October 5, 2014.
Today I decided to hike a series of smaller hikes all in the general same vicinity driving to each one. First up is Rattlesnake Mt located in Rumney NH. The trail consists of a fairly easy and short climb up to a loop and then returns on the same trail.
As you can see from the GPS tracks I did a lot more than the "lollipop" loop hike. I'll explain the deviations along the way. A later start than normal and on the way up a view of the first destination from Route 25.
The ledges seen in the photo are famous and I guess world renowned in the rock climbing circles. The trailhead is located across the street from the Transfer Station and just before 8:30 I am on the trail. A short ways up the trail as I round the corner a flock of turkeys are on the trail and head for the woods as soon as they see me. I tried to get a picture of them but the best I could muster is a blurry shot of them scurrying away from me.
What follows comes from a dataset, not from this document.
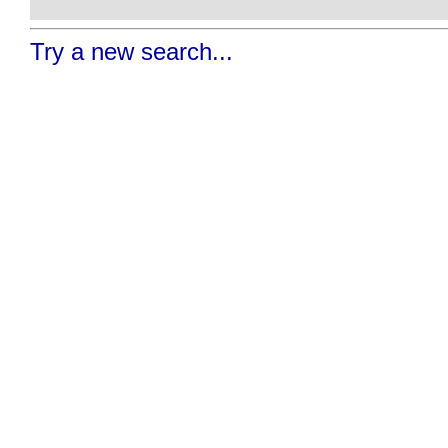
Try a new search...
The trail climbs steadily but easily with a glimpse of the morning rays streaming through the trees.
Reaching the loop portion of the trail and I decide to go left first.
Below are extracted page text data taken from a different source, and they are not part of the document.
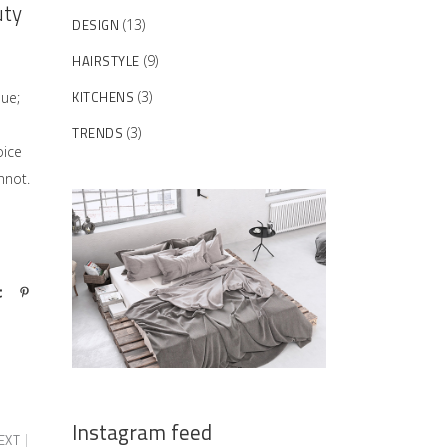
uty
DESIGN
(13)
HAIRSTYLE
(9)
KITCHENS
(3)
sue;
TRENDS
(3)
oice
nnot.
Instagram feed
EXT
As I am heading up the trail I spy on my left a faint trail heading up and make note of it for some other time. Further up just past where the trail turns right another trail leading to the left. Curiosity gets the better of me as this one is more distinct. It meanders through the woods descending a bit then onto a ledge in the woods. Just beyond is another ledge but this one is open and the views towards the Groton Wind Farm are across the way.
The trail continues over to my left and right below the view ledge is one of those curious things I sometimes find. It is a rake leaning against a tree. A fairly new one at that.
Considering this is an unmaintained trail one can only wonder why someone left this behind. I first believed this section of "trail" was the old eastern portion of Rattlesnake Mt Trail that use to come up from Stinson Road. But most likely it might be part of a mountain biking trail. Overlaying my GPS track on an old map showing the old trail makes me lean towards that this is for mountain biking and not the old hiking trail.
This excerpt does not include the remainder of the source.